PROBLEM REQUIREMENTS: In the listing that follows, count every line with the word "Публицистика" in it and write only the total.
GIVEN RECORDS below:
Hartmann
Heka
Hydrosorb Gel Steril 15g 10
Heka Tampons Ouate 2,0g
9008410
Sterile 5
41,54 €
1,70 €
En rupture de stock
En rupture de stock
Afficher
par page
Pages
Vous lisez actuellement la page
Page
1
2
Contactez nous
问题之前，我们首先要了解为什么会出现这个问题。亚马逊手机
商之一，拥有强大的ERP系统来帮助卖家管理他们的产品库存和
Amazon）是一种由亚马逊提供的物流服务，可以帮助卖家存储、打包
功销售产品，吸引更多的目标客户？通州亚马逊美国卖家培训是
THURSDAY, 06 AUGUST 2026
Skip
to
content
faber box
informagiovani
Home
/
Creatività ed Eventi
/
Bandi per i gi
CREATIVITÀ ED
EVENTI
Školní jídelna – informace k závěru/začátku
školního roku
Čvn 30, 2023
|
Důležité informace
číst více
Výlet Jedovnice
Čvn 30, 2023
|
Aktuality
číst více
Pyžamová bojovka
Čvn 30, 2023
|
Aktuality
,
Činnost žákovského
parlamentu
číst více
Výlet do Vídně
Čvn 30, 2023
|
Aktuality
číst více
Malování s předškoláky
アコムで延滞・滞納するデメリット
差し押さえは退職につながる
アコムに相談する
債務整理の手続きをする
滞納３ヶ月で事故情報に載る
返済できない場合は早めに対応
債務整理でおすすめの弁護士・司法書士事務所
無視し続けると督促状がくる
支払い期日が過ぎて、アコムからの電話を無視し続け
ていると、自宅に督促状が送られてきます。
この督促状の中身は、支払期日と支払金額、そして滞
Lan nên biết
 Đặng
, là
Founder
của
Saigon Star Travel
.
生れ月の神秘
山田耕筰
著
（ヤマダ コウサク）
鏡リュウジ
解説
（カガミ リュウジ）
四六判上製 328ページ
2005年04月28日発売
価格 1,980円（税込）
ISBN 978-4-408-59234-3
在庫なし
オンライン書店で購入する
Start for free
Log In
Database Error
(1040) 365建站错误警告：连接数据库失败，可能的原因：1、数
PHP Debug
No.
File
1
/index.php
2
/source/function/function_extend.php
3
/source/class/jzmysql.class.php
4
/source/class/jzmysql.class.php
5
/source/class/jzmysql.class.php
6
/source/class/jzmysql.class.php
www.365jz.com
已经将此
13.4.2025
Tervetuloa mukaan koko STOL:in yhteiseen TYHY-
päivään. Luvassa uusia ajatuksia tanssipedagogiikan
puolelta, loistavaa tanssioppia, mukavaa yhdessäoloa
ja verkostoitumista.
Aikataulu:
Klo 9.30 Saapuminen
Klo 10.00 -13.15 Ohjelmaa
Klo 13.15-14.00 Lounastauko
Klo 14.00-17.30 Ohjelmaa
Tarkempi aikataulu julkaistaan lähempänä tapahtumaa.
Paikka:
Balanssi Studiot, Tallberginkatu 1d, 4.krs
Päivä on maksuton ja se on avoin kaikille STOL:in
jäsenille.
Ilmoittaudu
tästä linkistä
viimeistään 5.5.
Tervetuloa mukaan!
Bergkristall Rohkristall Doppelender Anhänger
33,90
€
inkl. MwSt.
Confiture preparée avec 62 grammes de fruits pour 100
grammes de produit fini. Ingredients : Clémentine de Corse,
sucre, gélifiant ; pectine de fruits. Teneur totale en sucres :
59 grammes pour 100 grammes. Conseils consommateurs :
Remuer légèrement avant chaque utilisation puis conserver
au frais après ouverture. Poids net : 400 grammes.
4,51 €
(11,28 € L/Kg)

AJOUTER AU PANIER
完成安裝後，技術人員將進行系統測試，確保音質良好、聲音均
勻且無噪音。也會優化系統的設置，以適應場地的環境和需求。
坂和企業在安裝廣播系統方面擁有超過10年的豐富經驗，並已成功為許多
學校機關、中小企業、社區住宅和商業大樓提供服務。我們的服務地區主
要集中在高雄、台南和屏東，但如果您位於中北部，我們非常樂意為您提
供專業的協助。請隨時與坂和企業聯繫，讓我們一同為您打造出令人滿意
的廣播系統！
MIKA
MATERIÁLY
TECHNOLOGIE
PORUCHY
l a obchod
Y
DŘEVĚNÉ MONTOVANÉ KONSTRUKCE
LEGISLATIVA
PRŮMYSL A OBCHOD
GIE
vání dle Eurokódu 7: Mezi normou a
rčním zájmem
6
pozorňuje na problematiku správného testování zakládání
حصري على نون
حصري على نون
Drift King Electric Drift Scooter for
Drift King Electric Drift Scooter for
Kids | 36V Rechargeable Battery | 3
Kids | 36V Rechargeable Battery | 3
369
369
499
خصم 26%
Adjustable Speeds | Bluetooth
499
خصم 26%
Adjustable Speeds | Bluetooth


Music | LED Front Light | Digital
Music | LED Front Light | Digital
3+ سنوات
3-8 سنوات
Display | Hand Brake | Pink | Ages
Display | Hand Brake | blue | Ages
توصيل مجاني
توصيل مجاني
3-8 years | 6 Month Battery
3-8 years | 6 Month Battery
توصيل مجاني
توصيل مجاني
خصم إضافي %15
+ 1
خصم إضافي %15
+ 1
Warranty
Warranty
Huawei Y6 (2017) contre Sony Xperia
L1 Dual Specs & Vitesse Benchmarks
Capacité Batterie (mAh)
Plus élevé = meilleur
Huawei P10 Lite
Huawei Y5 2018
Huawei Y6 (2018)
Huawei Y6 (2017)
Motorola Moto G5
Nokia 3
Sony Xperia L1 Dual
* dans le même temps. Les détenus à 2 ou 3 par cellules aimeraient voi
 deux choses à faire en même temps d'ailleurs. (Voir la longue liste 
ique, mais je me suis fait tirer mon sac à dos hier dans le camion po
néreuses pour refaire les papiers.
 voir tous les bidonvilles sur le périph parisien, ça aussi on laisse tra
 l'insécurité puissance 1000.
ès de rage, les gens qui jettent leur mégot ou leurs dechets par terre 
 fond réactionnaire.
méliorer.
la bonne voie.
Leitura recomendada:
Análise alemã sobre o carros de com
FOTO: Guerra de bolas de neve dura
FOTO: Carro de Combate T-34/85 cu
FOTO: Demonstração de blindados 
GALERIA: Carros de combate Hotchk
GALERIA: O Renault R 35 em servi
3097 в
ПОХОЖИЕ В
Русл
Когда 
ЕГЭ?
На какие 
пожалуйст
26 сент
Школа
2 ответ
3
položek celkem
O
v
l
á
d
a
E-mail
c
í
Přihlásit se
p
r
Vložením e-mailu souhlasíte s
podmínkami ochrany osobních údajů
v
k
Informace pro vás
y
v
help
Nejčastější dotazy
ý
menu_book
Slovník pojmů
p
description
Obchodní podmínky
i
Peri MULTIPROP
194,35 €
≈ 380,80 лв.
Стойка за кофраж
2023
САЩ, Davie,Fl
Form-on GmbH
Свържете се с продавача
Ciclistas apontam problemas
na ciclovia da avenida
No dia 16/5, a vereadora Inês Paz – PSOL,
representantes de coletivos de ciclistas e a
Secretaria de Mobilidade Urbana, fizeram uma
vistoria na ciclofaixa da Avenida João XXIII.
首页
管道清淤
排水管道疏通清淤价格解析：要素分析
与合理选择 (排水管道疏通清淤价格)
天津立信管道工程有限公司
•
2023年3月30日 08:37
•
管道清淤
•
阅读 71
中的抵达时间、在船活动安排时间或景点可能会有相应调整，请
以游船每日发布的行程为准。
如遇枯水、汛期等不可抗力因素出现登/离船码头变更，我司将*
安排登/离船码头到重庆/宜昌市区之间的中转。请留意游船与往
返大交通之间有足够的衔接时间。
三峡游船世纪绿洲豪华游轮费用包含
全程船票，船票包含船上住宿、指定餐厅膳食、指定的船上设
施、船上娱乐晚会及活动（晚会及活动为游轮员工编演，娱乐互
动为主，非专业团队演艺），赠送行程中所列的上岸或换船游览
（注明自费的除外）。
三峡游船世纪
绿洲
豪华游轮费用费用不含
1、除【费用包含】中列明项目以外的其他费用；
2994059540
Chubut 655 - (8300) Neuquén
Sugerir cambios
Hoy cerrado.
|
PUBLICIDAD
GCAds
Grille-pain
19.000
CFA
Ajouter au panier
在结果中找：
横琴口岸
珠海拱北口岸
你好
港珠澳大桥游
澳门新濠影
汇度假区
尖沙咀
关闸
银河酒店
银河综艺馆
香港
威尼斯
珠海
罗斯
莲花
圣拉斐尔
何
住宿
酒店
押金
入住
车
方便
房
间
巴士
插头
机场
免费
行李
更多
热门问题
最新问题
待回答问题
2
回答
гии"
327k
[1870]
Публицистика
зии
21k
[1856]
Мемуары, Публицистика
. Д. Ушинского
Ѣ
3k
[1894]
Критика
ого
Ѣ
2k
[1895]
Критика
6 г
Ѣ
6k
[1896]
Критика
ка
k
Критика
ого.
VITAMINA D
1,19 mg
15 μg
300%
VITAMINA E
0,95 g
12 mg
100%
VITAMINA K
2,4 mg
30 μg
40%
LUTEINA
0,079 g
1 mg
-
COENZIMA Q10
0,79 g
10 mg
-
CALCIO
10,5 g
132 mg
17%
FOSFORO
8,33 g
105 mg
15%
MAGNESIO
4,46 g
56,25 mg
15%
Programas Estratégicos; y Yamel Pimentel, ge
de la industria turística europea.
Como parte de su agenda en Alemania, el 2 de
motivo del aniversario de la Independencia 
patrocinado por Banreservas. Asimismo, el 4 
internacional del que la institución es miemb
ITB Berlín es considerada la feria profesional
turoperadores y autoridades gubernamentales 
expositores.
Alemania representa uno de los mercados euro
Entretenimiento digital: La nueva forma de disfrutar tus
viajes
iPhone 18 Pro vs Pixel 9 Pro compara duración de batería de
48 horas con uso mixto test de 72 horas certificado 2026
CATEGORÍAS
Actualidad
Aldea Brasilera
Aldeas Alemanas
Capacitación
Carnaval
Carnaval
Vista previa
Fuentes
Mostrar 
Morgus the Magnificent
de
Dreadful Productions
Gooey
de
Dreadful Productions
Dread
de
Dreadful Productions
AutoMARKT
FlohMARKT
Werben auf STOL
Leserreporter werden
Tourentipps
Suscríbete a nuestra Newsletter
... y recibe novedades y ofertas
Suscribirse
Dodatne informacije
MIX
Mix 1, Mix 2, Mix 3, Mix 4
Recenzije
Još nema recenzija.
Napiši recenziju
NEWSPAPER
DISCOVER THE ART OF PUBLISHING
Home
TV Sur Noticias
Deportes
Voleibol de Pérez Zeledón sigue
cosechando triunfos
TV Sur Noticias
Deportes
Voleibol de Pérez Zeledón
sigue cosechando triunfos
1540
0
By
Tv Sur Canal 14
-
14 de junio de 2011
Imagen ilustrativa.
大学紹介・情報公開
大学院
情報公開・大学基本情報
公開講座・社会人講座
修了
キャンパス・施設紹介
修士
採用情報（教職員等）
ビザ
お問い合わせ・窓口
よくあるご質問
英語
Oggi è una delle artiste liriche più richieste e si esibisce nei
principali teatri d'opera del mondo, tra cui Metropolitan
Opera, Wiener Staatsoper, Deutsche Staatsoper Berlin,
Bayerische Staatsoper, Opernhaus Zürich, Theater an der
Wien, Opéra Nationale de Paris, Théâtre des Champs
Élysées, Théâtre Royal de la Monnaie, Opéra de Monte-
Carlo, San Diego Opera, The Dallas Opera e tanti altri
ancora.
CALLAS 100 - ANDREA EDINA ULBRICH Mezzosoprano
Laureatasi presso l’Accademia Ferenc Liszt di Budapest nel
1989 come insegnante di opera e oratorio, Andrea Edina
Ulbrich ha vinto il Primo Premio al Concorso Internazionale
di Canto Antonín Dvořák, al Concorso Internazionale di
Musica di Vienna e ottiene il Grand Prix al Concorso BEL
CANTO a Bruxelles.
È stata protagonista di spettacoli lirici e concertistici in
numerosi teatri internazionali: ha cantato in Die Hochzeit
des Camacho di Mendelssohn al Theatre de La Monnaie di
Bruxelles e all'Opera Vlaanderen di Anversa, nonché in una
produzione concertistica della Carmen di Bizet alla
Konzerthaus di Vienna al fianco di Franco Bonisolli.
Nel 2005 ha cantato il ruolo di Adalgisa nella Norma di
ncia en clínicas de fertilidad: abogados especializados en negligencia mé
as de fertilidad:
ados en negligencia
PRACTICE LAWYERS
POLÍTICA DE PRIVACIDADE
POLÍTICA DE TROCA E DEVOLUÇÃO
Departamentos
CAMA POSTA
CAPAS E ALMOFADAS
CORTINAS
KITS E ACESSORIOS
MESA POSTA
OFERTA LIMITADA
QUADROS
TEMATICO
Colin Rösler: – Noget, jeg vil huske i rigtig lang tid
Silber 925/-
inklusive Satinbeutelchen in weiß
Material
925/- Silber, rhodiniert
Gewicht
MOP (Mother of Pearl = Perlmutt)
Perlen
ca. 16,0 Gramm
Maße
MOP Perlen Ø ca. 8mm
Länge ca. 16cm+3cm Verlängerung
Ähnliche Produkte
End of GIVEN RECORDS.
TASK ANSWER: 2